"Glass half-full or half-empty?" I've never known a country that provokes more obsessive, anxious debate about the future than South Africa - a miraculous, maddening, soap opera of a nation that seems to sneer disdainfully at the very idea that it might simply muddle through.
I've always preferred the view and the clientele in the "half-full" camp, and tend to greet the latest statistics about exam failures and unemployment with the disclaimer that, long-term, things can go up as well as down.
But there is one issue that sometimes nudges me towards the pessimists, with their smugly folded arms and "told you so" smiles. And right now that issue is making all the headlines here.
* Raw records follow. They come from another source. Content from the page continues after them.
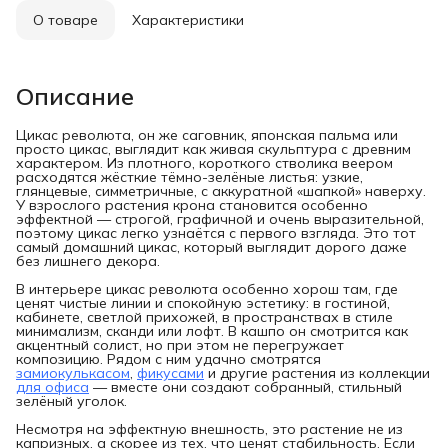
О товаре
Характеристики
Описание
Цикас революта, он же саговник, японская пальма или
просто цикас, выглядит как живая скульптура с древним
характером. Из плотного, короткого стволика веером
расходятся жёсткие тёмно-зелёные листья: узкие,
глянцевые, симметричные, с аккуратной «шапкой» наверху.
У взрослого растения крона становится особенно
эффектной — строгой, графичной и очень выразительной,
поэтому цикас легко узнаётся с первого взгляда. Это тот
самый домашний цикас, который выглядит дорого даже
без лишнего декора.
В интерьере цикас революта особенно хорош там, где
ценят чистые линии и спокойную эстетику: в гостиной,
кабинете, светлой прихожей, в пространствах в стиле
минимализм, сканди или лофт. В кашпо он смотрится как
акцентный солист, но при этом не перегружает
композицию. Рядом с ним удачно смотрятся
замиокулькасом
,
фикусами
и другие растения из коллекции
для офиса
— вместе они создают собранный, стильный
зелёный уголок.
Несмотря на эффектную внешность, это растение не из
капризных, а скорее из тех, что ценят стабильность. Если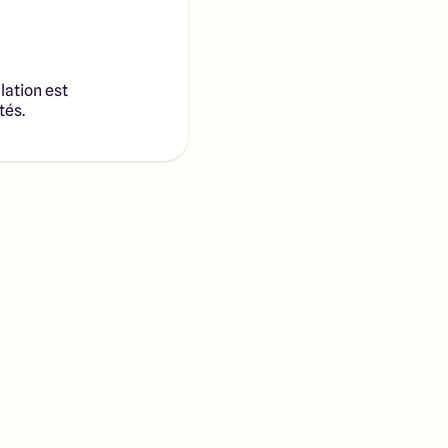
lation est
tés.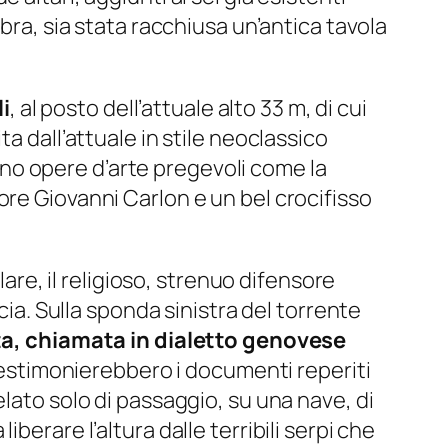
bra, sia stata racchiusa un’antica tavola
i
, al posto dell’attuale alto 33 m, di cui
a dall’attuale in stile neoclassico
rno opere d’arte pregevoli come la
ore Giovanni Carlon e un bel crocifisso
are, il religioso, strenuo difensore
cia. Sulla sponda sinistra del torrente
ta, chiamata in dialetto genovese
estimonierebbero i documenti reperiti
lato solo di passaggio, su una nave, di
erare l’altura dalle terribili serpi che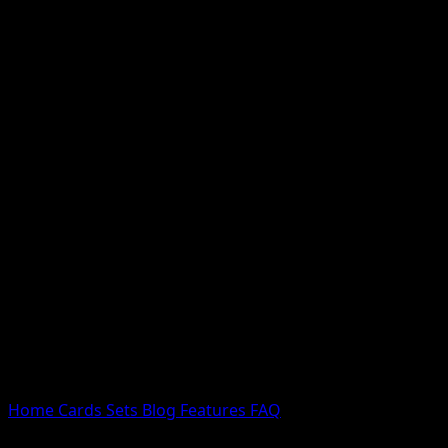
Nessun risultato
Prova con nomi Pokemon, nomi dei set o tipi di carta.
Lingua
Home
Cards
Sets
Blog
Features
FAQ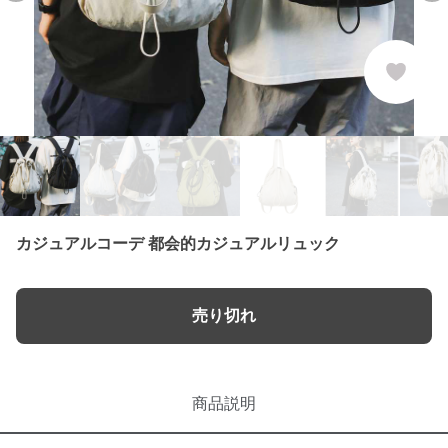
カジュアルコーデ 都会的カジュアルリュック
売り切れ
商品説明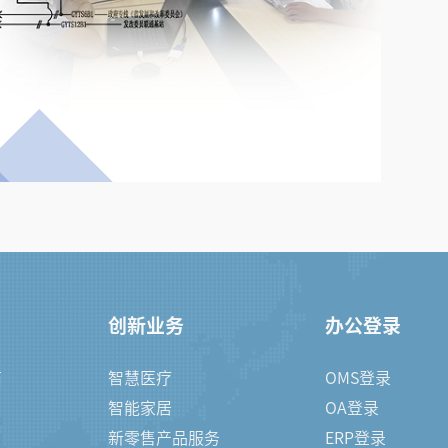
创新业务
办公登录
商
智慧医疗
OMS登录
智能家居
OA登录
新零售产品服务
ERP登录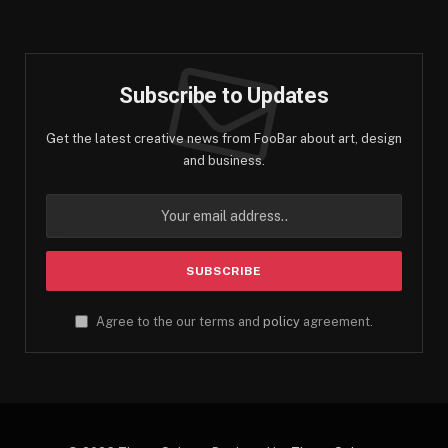
(Twitter)
Subscribe to Updates
Get the latest creative news from FooBar about art, design
and business.
Agree to the our terms and
policy
agreement.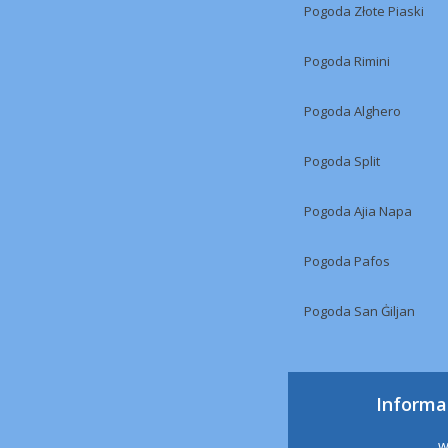
Pogoda Złote Piaski
Pogoda Rimini
Pogoda Alghero
Pogoda Split
Pogoda Ajia Napa
Pogoda Pafos
Pogoda San Ġiljan
Informa
w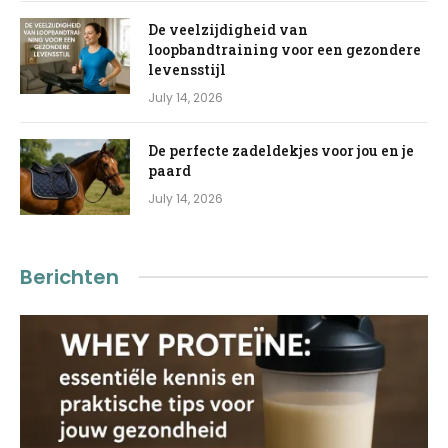
De veelzijdigheid van
loopbandtraining voor een gezondere
levensstijl
July 14, 2026
De perfecte zadeldekjes voor jou en je
paard
July 14, 2026
Berichten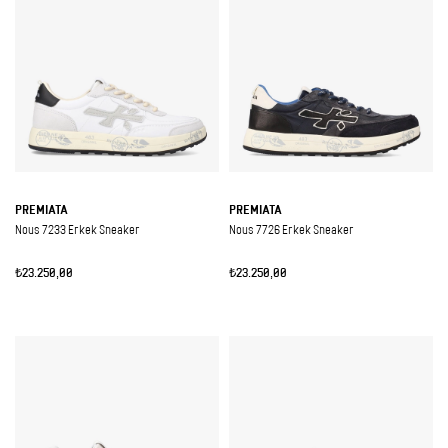
PREMIATA
PREMIATA
Nous 7233 Erkek Sneaker
Nous 7726 Erkek Sneaker
₺23.250,00
₺23.250,00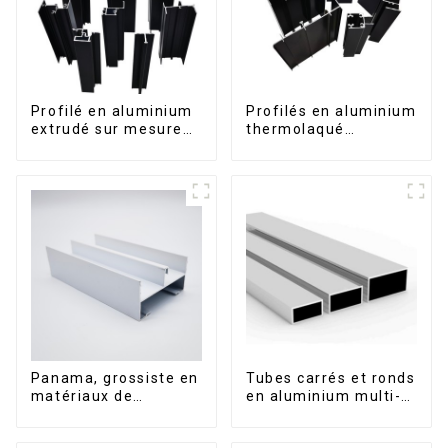
Profilé en aluminium
Profilés en aluminium
extrudé sur mesure
thermolaqué
pour le marché de
dominicains pour
Saint-Vincent
portes et fenêtres
Panama, grossiste en
Tubes carrés et ronds
matériaux de
en aluminium multi-
construction, profilés
usages
en aluminium pour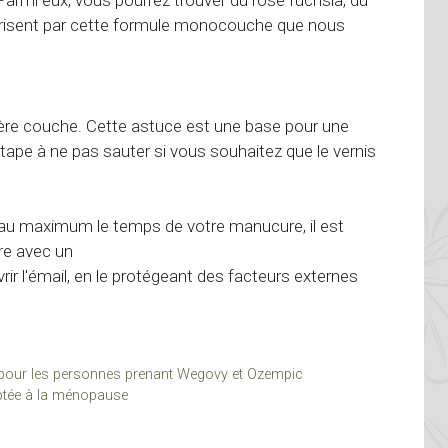
 Parmi eux, vous pourrez trouver du rose fuchsia, du
ctérisent par cette formule monocouche que nous
ère couche. Cette astuce est une base pour une
tape à ne pas sauter si vous souhaitez que le vernis
r au maximum le temps de votre manucure, il est
re avec un
rir l'émail, en le protégeant des facteurs externes
s pour les personnes prenant Wegovy et Ozempic
aptée à la ménopause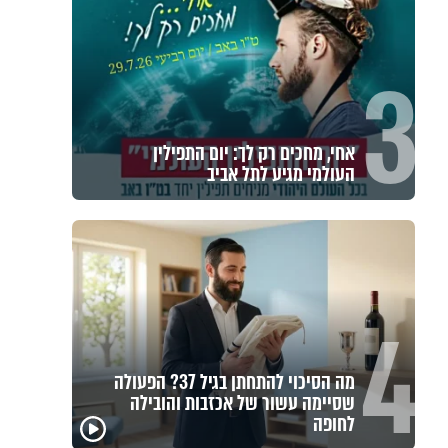
3
אחי, מחכים רק לך: יום התפילין
העולמי מגיע לתל אביב
4
מה הסיכוי להתחתן בגיל 37? הפעולה
שסיימה עשור של אכזבות והובילה
פגיעה
לחופה
מכילי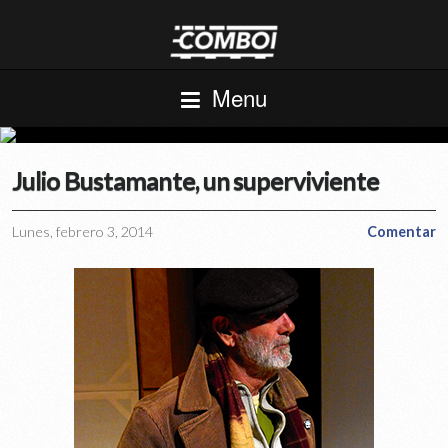
Menu
Julio Bustamante, un superviviente
Lunes, febrero 3, 2014
Comentar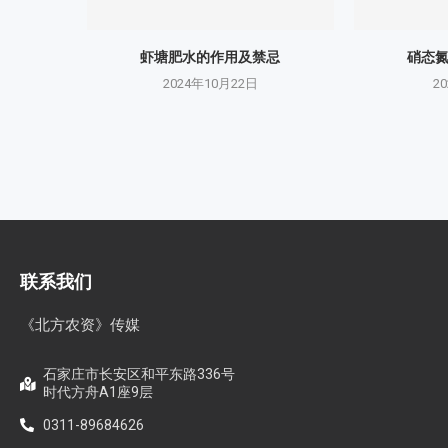
虾塘肥水的作用及禁忌
硝态
2024年10月22日
2
联系我们
《北方农资》传媒
石家庄市长安区和平东路336号
时代方舟A1座9层
0311-89684626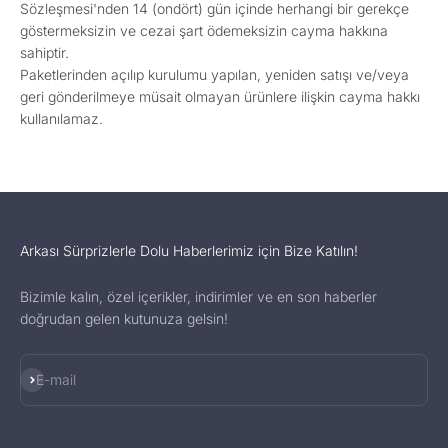
Sözleşmesi'nden 14 (ondört) gün içinde herhangi bir gerekçe
göstermeksizin ve cezai şart ödemeksizin cayma hakkına
sahiptir.
Paketlerinden açılıp kurulumu yapılan, yeniden satışı ve/veya
geri gönderilmeye müsait olmayan ürünlere ilişkin cayma hakkı
kullanılamaz.
Arkası Sürprizlerle Dolu Haberlerimiz için Bize Katılın!
Bizimle kalın, özel içerikler, indirimler ve en son haberler
doğrudan gelen kutunuza gelsin!
Subscribe
E-mail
The Richard Mdluli scandal is murky, complicated and unresolved. At a basic level, it is about the state's struggle to pursue serious allegations of fraud and corruption, and possibly murder, against one of South Africa's most senior policemen - the head of the crime intelligence unit.
Lt Gen Mdluli is accused of stealing funds from a secret service account and hiring his relatives as secret agents. He also faces older allegations that he arranged the death of a lover's husband.
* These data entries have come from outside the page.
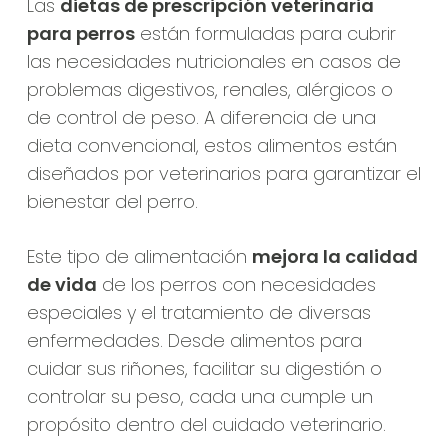
Las
dietas de prescripción veterinaria
para perros
están formuladas para cubrir
las necesidades nutricionales en casos de
problemas digestivos, renales, alérgicos o
de control de peso. A diferencia de una
dieta convencional, estos alimentos están
diseñados por veterinarios para garantizar el
bienestar del perro.
Este tipo de alimentación
mejora la calidad
de vida
de los perros con necesidades
especiales y el tratamiento de diversas
enfermedades. Desde alimentos para
cuidar sus riñones, facilitar su digestión o
controlar su peso, cada una cumple un
propósito dentro del cuidado veterinario.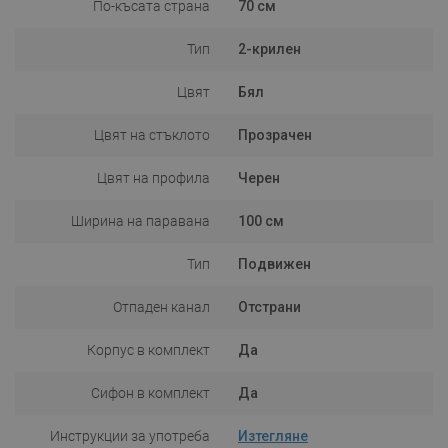
По-късата страна
70 см
Тип
2-крилен
Цвят
Бял
Цвят на стъклото
Прозрачен
Цвят на профила
Черен
Ширина на паравана
100 см
Тип
Подвижен
Отпаден канал
Отстрани
Корпус в комплект
Да
Сифон в комплект
Да
Инструкции за употреба
Изтегляне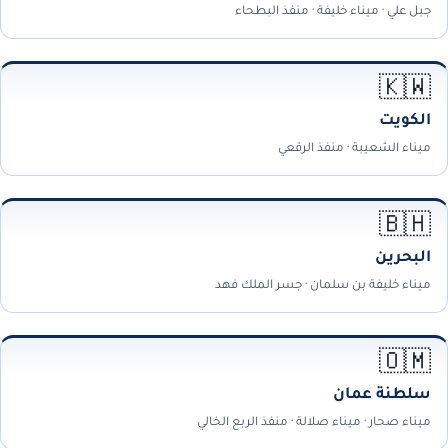
جبل علي · ميناء خليفة · منفذ البطحاء
🇰🇼
الكويت
ميناء الشعيبة · منفذ الرقعي
🇧🇭
البحرين
ميناء خليفة بن سلمان · جسر الملك فهد
🇴🇲
سلطنة عمان
ميناء صحار · ميناء صلالة · منفذ الربع الخالي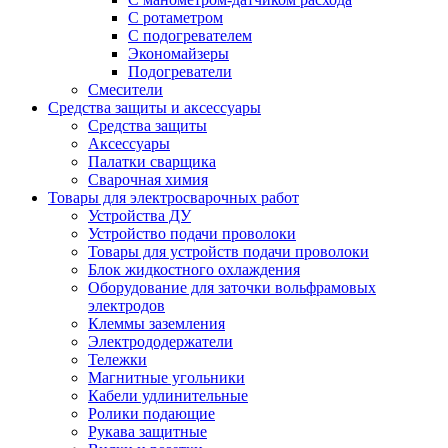
С ротаметром
С подогревателем
Экономайзеры
Подогреватели
Смесители
Средства защиты и аксессуары
Средства защиты
Аксессуары
Палатки сварщика
Сварочная химия
Товары для электросварочных работ
Устройства ДУ
Устройство подачи проволоки
Товары для устройств подачи проволоки
Блок жидкостного охлаждения
Оборудование для заточки вольфрамовых
электродов
Клеммы заземления
Электрододержатели
Тележки
Магнитные угольники
Кабели удлинительные
Ролики подающие
Рукава защитные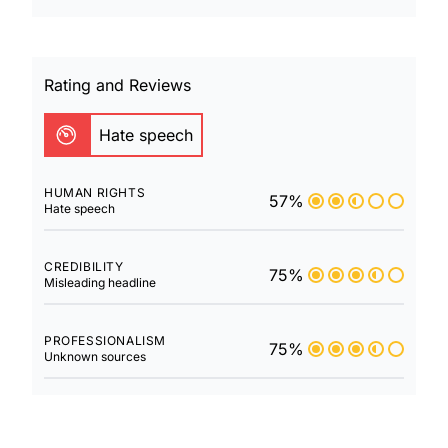
Rating and Reviews
Hate speech
HUMAN RIGHTS
57%
Hate speech
CREDIBILITY
75%
Misleading headline
PROFESSIONALISM
75%
Unknown sources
In response, Mr Mdluli has claimed he is the victim of a sophisticated plot by powerful enemies who unfairly accuse him of being President Jacob Zuma's political attack dog. He has been suspended from his job, then reinstated, and finally shuffled to a less prominent post.
Perhaps this will all blow over. The optimists will reasonably point out that the authorities tend to move slowly and clumsily here, but often reach the right conclusions in the end. Give them time. Let justice take its course - after all, other senior policemen have ended up in jail, and plenty of other democracies have experienced worse growing pains. Surely South Africa has too boisterous a political culture to allow things to get out of hand?
But the pessimists argue, convincingly, that the Mdluli scandal is further proof of the politicisation of South Africa's police and prosecuting authorities; a contamination that began during the presidency of Thabo Mbeki was strengthened by the controversial decision to drop corruption charges against his successor, Jacob Zuma, and is now being entrenched as Mr Zuma and his allies seek to secure a second term in office by ensuring that the security services are not only loyal to their man, but willing to do whatever it takes to ensure victory.
"This is how a democracy becomes a police state," said one commentator, in a country already alarmed by the ruling party's draconian moves to restrict press freedoms.
No-one - well, no-one credible - is suggesting that South Africa is poised to follow Zimbabwe's descent into the abyss. But as many countries have found to their cost, the corruption of institutions is dangerous and hard to reverse.